Natural rubber prices on the Tokyo Commodity Exchange have risen nearly 170% over the past year, but rubber futures could rise another 10% in the first quarter, taking the benchmark contract to the Y300/kg level for the first time in more than a year.
The ongoing rally will be sustained by tightening supply in key producing countries such as Thailand and Malaysia and strong demand in China which has cut the import tax on rubber, industry executives and analysts said.
Prices are already hovering around Y270/kg, their highest level in 15 months, and traders said they expect the upside potential to remain intact.
Last week, China announced a 23% cut in the import duty on natural rubber to CNY2,000/ton for 2010. The duty on RSS grades was cut by 38% to CNY1,600/ton.
The duty cut is a signal that China wants to import more natural rubber, said Michael Coleman, managing director of Aisling Analytics, a Singapore-based commodities hedge fund advisor.
He said increased Chinese demand could push prices to the Y300/kg level as early as next month.
Strong Chinese demand for cars and tires is driving up prices of rubber, said Shuji Sugata, an analyst with Mitsubishi Corporation Futures and Securities.
China's tire output rose 36% on year in November to 60.19 million units, fueled by strong passenger vehicle sales that almost doubled to a record 1.04 million units.
Around 70% of the world's natural rubber is used in tires. China is the world's largest consumer of natural rubber with its imports rising 19% on month to 120,641 tons in November.
Imports are expected to rise further with the return of importers who had moved to the sidelines ahead of the tax announcement.
Chinese importers weren't buying much in the last few weeks, waiting for the 2010 tax schedule to be announced, said Chiaki Furui, chief executive of Agrow Enterprise, a Bangkok-based commodities brokerage.
Furui said prices will quickly rise to Y280/kg and may touch Y300/kg early next year.
Anticipating strong physical demand, institutional funds are taking up long positions on Tocom, said Nick Ng, a Tokyo-based broker with Okachi Corp.
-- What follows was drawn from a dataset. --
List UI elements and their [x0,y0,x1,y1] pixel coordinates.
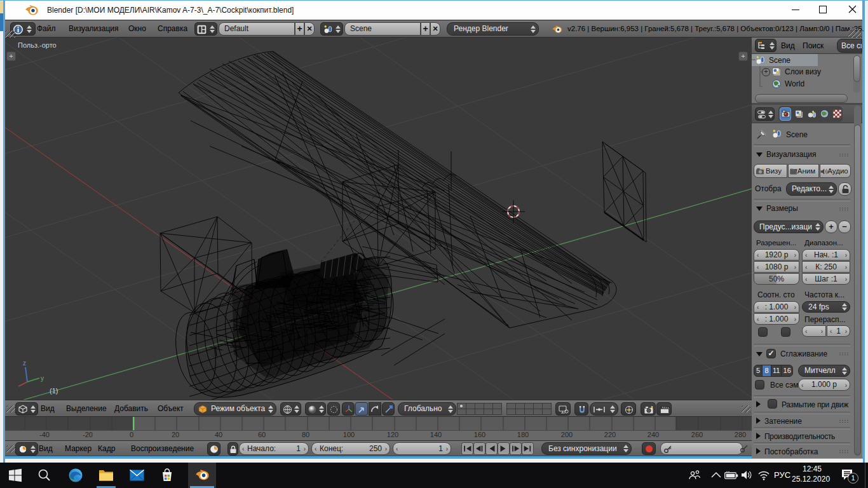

Nearly 50% of the long positions for Tocom RSS3 rubber is currently held by funds, he said.
The strength in the market is also a result of tightening supply.
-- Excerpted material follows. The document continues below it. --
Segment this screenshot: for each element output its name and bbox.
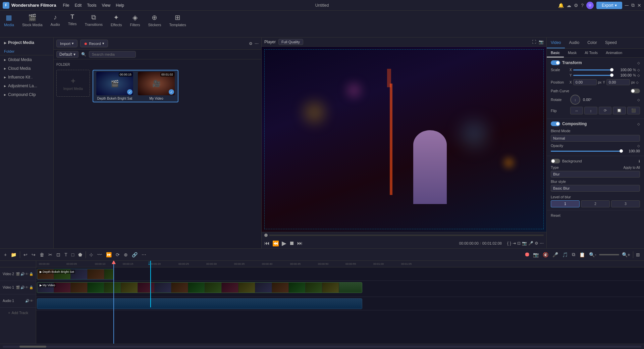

Strong rains and flooding severely affected natural rubber production in Thailand and Malaysia last month with supplies getting tight, said Jom Jacob, senior economist with Association of Natural Rubber Producing Countries.
Rains have eased now but there are only limited stocks that can be carried over to the first quarter of 2010, said Furui of Agrow Enterprise.
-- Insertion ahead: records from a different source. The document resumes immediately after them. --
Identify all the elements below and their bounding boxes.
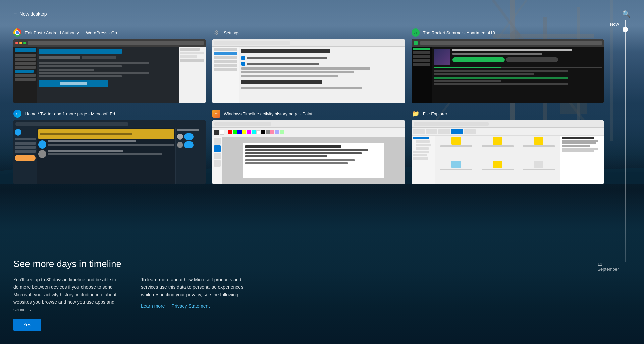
thumb-tools-paint: [212, 137, 222, 184]
promo-left-col: You'll see up to 30 days in timeline and…: [13, 276, 121, 331]
thumb-body-settings: [212, 47, 405, 103]
window-title-paint: Windows Timeline activity history page -…: [224, 111, 312, 116]
thumb-titlebar-twitter: [13, 120, 206, 128]
window-item-wordpress[interactable]: Edit Post ‹ Android Authority — WordPres…: [13, 28, 206, 103]
window-header-explorer: 📁 File Explorer: [412, 110, 604, 118]
window-item-explorer[interactable]: 📁 File Explorer: [412, 110, 604, 184]
now-label: Now: [610, 22, 619, 27]
window-title-explorer: File Explorer: [423, 111, 447, 116]
paint-icon: ✏: [212, 110, 220, 118]
window-item-paint[interactable]: ✏ Windows Timeline activity history page…: [212, 110, 405, 184]
thumb-body: [13, 47, 206, 103]
window-title-spotify: The Rocket Summer - Apartment 413: [423, 30, 495, 35]
new-desktop-label: New desktop: [20, 11, 47, 17]
window-title-wordpress: Edit Post ‹ Android Authority — WordPres…: [25, 30, 121, 35]
promo-right-col: To learn more about how Microsoft produc…: [141, 276, 248, 331]
window-item-spotify[interactable]: ♫ The Rocket Summer - Apartment 413: [412, 28, 604, 103]
promo-left-text: You'll see up to 30 days in timeline and…: [13, 276, 121, 313]
thumb-titlebar-settings: [212, 39, 405, 47]
thumb-body-spotify: [412, 47, 604, 103]
thumb-titlebar-paint: [212, 120, 405, 128]
thumb-right-panel: [179, 47, 206, 103]
timeline-dot: [623, 27, 628, 32]
window-item-twitter[interactable]: e Home / Twitter and 1 more page - Micro…: [13, 110, 206, 184]
thumb-main-settings: [239, 47, 405, 103]
windows-grid: Edit Post ‹ Android Authority — WordPres…: [13, 28, 610, 184]
search-button[interactable]: 🔍: [622, 10, 631, 18]
window-header-spotify: ♫ The Rocket Summer - Apartment 413: [412, 28, 604, 37]
timeline-line: [625, 20, 626, 262]
search-icon: 🔍: [622, 10, 631, 18]
window-title-settings: Settings: [224, 30, 239, 35]
thumb-ribbon-explorer: [412, 128, 604, 136]
thumb-body-explorer: [412, 136, 604, 184]
new-desktop-button[interactable]: + New desktop: [13, 11, 47, 18]
thumb-sidebar-settings: [212, 47, 239, 103]
window-header-wordpress: Edit Post ‹ Android Authority — WordPres…: [13, 28, 206, 37]
thumb-main-content: [37, 47, 179, 103]
date-label: 11 September: [597, 262, 619, 272]
thumb-sidebar-spotify: [412, 47, 432, 103]
timeline-view: + New desktop 🔍 Now 11 September Edit Po…: [0, 0, 644, 344]
plus-icon: +: [13, 11, 17, 18]
yes-button[interactable]: Yes: [13, 319, 41, 331]
window-item-settings[interactable]: ⚙ Settings: [212, 28, 405, 103]
edge-icon: e: [13, 110, 21, 118]
thumb-canvas-paint: [222, 137, 405, 184]
thumb-titlebar-spotify: [412, 39, 604, 47]
thumb-sidebar-twitter: [13, 128, 37, 184]
learn-more-link[interactable]: Learn more: [141, 303, 165, 309]
promo-section: See more days in timeline You'll see up …: [13, 259, 610, 331]
window-thumbnail-settings: [212, 39, 405, 103]
thumb-main-spotify: [432, 47, 604, 103]
thumb-main-twitter: [37, 128, 175, 184]
window-thumbnail-paint: [212, 120, 405, 184]
privacy-statement-link[interactable]: Privacy Statement: [172, 303, 210, 309]
window-header-settings: ⚙ Settings: [212, 28, 405, 37]
window-header-twitter: e Home / Twitter and 1 more page - Micro…: [13, 110, 206, 118]
settings-icon: ⚙: [212, 28, 220, 37]
timeline-indicator: Now 11 September: [625, 20, 626, 262]
thumb-files-explorer: [435, 136, 560, 184]
promo-right-text: To learn more about how Microsoft produc…: [141, 276, 248, 298]
thumb-who-to-follow: [175, 128, 206, 184]
window-thumbnail-explorer: [412, 120, 604, 184]
window-thumbnail-twitter: [13, 120, 206, 184]
thumb-toolbar-paint: [212, 128, 405, 137]
thumb-sidebar: [13, 47, 37, 103]
top-bar: + New desktop 🔍: [13, 10, 631, 18]
spotify-icon: ♫: [412, 28, 420, 37]
thumb-details-panel: [560, 136, 604, 184]
thumb-body-paint: [212, 137, 405, 184]
thumb-addressbar: [28, 41, 204, 45]
window-thumbnail-wordpress: [13, 39, 206, 103]
promo-links: Learn more Privacy Statement: [141, 303, 248, 309]
promo-columns: You'll see up to 30 days in timeline and…: [13, 276, 610, 331]
promo-heading: See more days in timeline: [13, 259, 610, 269]
thumb-titlebar: [13, 39, 206, 47]
folder-icon: 📁: [412, 110, 420, 118]
window-thumbnail-spotify: [412, 39, 604, 103]
thumb-nav-tree: [412, 136, 435, 184]
chrome-icon: [13, 28, 21, 37]
window-title-twitter: Home / Twitter and 1 more page - Microso…: [25, 111, 119, 116]
thumb-body-twitter: [13, 128, 206, 184]
window-header-paint: ✏ Windows Timeline activity history page…: [212, 110, 405, 118]
thumb-titlebar-explorer: [412, 120, 604, 128]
Thailand's natural rubber output is projected to fall 12% in 2009 because of lower yields and tapping disruptions caused by rains and flooding. Malaysian production was already down 21% during the January-October period.
Improved fundamentals have meant natural rubber isn't tracking the crude market as it used to in the past, despite synthetic rubber - a crude oil by-product - being a major substitute. In the second half of 2009, natural rubber prices rose nearly 70% while crude oil has languished in the $60/barrel-$80/barrel range.